▶ [MATERIALS PROVIDED]
★ ★ ★

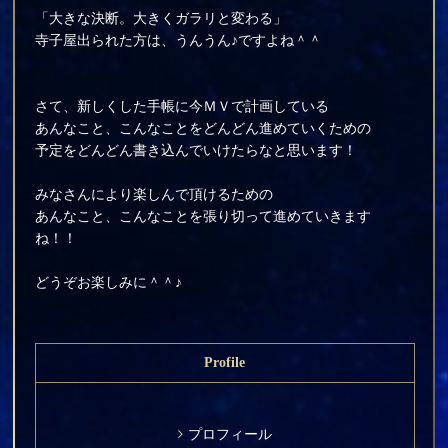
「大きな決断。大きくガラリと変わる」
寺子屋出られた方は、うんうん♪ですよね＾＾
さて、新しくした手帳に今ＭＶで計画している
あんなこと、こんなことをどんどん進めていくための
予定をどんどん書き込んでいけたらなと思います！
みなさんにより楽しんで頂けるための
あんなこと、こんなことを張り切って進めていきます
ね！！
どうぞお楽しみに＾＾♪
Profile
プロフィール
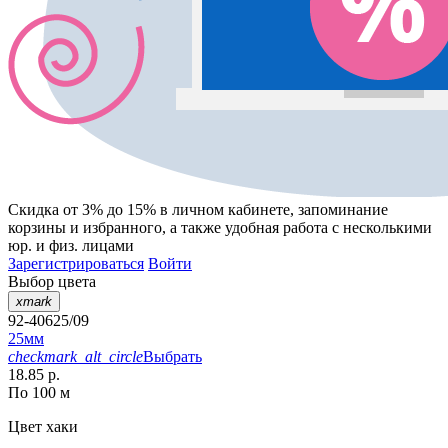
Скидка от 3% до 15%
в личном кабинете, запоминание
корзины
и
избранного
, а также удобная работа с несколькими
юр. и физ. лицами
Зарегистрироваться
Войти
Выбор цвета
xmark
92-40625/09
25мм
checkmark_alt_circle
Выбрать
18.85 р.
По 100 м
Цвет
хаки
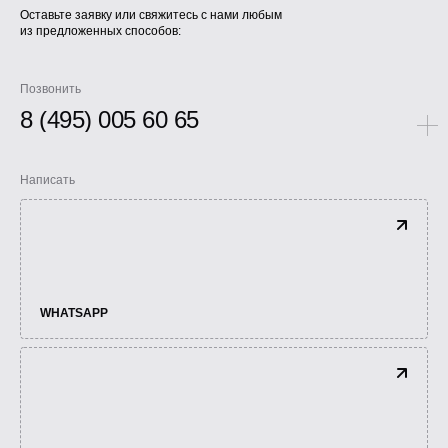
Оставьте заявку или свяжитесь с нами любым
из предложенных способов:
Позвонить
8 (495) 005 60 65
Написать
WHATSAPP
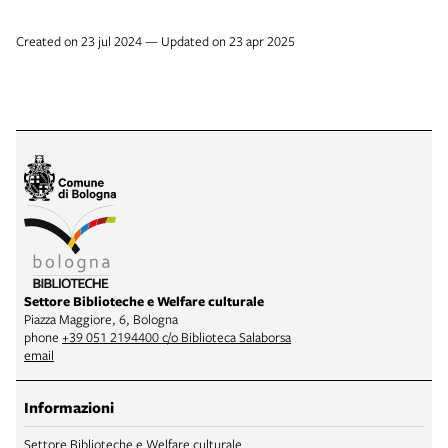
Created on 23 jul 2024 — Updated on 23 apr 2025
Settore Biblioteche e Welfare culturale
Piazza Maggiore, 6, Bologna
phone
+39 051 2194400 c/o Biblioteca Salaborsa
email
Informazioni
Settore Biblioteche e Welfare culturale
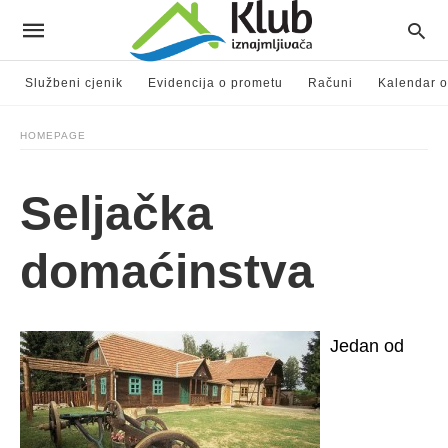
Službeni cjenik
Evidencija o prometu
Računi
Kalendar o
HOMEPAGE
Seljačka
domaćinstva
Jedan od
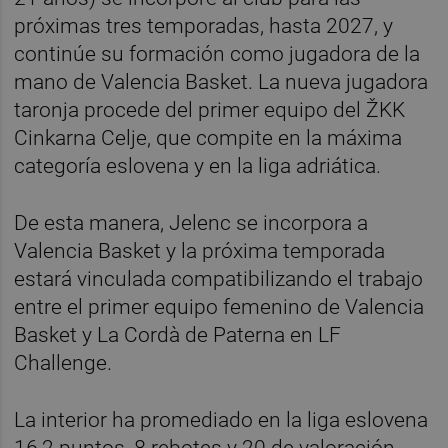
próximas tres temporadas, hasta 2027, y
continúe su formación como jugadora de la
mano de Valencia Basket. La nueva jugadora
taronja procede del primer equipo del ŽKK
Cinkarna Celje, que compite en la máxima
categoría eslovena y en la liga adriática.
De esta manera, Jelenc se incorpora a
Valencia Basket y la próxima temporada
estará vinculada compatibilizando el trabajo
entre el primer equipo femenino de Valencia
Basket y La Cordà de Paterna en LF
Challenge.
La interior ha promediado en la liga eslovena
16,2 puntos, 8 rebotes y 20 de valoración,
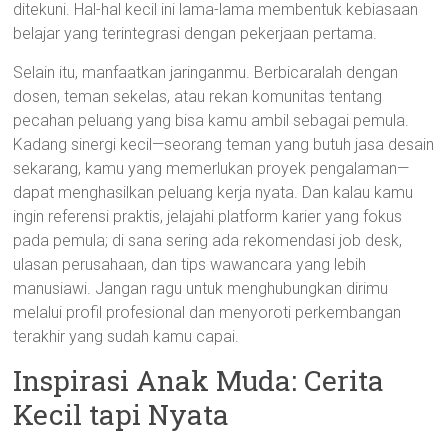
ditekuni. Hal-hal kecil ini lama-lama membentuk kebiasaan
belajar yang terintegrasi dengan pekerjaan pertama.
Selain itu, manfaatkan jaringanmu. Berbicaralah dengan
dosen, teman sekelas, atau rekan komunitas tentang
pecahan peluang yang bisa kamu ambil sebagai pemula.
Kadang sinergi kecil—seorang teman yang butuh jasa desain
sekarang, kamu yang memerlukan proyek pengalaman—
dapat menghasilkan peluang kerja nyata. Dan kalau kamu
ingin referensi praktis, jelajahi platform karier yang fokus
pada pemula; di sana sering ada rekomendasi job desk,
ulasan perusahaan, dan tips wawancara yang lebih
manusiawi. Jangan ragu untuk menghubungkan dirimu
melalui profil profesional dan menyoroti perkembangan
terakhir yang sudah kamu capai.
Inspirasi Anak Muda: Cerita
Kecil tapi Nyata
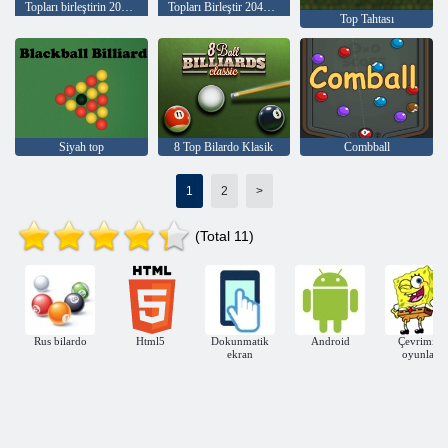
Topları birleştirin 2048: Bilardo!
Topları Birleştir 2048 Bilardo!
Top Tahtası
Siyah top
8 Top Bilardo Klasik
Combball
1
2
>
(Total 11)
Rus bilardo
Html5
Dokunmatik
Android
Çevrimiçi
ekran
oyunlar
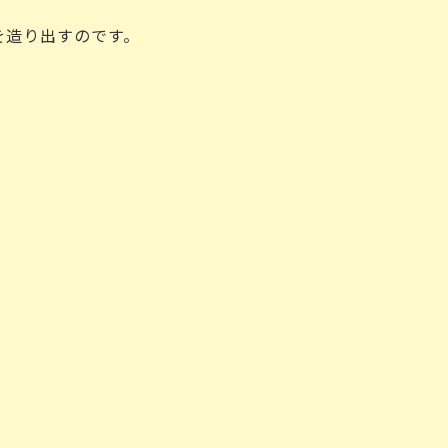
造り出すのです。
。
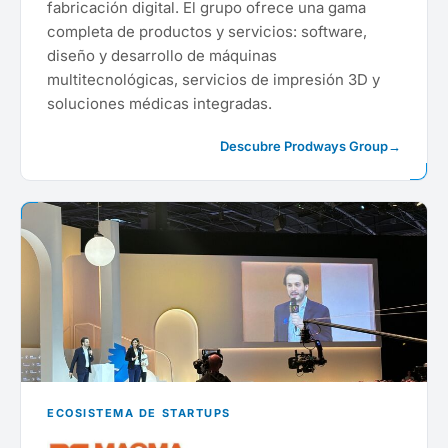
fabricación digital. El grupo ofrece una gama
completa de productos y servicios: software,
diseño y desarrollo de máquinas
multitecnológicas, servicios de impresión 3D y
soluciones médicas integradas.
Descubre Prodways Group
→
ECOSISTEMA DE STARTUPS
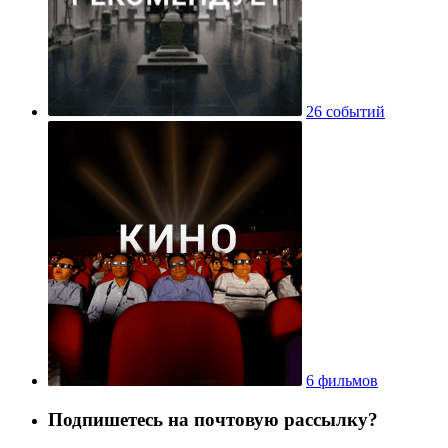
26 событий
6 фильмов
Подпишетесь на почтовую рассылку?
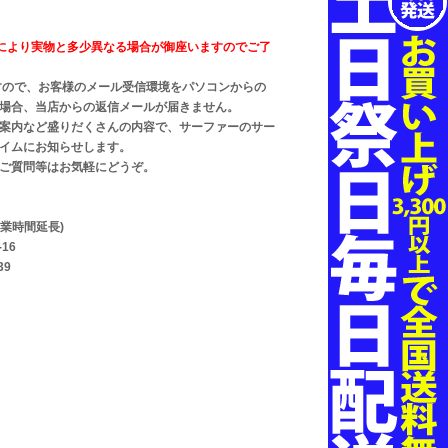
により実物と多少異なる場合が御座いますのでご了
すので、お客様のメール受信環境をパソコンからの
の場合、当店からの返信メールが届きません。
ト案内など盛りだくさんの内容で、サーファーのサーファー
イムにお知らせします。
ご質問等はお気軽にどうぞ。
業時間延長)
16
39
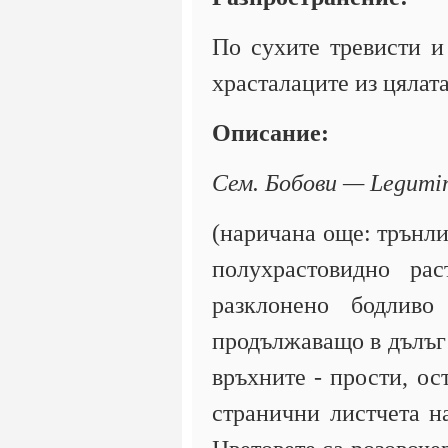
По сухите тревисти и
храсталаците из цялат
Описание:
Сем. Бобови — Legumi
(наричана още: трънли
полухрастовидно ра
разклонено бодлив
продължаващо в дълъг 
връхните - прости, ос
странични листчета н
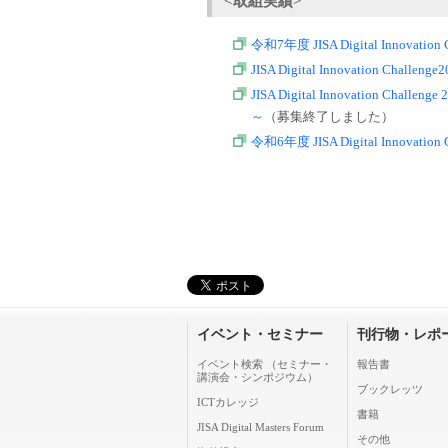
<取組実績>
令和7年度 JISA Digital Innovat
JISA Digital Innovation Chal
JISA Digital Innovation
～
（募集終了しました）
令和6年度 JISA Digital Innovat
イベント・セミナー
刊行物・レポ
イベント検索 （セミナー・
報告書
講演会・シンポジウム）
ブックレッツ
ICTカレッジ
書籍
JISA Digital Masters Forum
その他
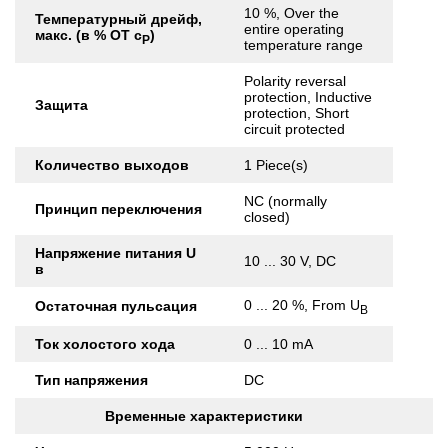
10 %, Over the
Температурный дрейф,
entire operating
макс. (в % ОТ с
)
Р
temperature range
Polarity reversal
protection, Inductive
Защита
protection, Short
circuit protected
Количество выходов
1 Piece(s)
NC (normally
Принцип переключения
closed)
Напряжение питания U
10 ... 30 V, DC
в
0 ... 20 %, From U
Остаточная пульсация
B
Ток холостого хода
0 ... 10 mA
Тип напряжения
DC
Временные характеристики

★ ★ ★

▶ [PROBLEM STATEMENT]
In the entries above, some lines hold the string "protection". Copy each of them.

▶ [OUTPUT]
protection, Inductive
protection, Short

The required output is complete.